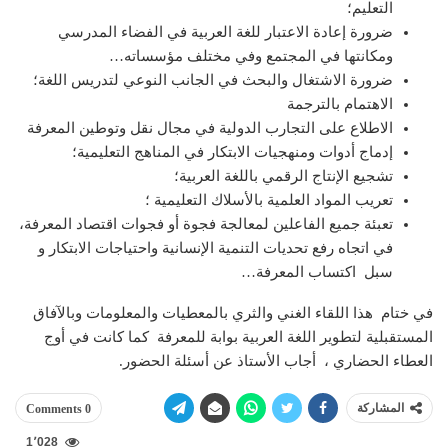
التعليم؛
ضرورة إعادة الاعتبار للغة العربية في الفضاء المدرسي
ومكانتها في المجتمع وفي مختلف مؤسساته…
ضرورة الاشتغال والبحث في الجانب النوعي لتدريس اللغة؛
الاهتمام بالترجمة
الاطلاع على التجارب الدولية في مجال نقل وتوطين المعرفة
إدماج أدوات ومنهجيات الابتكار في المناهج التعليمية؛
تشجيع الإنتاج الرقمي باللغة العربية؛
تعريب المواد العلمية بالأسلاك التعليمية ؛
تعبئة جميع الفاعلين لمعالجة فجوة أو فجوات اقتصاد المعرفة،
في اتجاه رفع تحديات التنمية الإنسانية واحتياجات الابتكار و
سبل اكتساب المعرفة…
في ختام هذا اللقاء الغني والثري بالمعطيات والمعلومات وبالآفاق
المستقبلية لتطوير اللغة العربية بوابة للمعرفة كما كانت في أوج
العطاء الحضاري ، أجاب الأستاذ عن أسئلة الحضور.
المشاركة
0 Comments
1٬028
...
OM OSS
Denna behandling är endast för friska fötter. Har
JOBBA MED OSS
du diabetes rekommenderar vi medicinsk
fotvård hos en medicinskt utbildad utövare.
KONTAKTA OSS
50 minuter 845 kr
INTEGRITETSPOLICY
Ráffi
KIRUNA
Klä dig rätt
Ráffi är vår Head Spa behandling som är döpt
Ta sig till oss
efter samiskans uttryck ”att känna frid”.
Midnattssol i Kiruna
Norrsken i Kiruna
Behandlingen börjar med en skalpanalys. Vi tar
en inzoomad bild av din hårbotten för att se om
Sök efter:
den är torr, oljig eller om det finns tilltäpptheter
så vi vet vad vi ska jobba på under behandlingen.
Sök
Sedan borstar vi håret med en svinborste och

_ASSIGNED TASK_
From the data above, return every line from the line that has "Norrsken i Kiruna" up to and including the line that has "Sedan borstar vi håret med en svinborste och", exactly.

_SOLUTION TO THIS PROBLEM_
Norrsken i Kiruna
Behandlingen börjar med en skalpanalys. Vi tar
en inzoomad bild av din hårbotten för att se om
Sök efter:
den är torr, oljig eller om det finns tilltäpptheter
så vi vet vad vi ska jobba på under behandlingen.
Sök
Sedan borstar vi håret med en svinborste och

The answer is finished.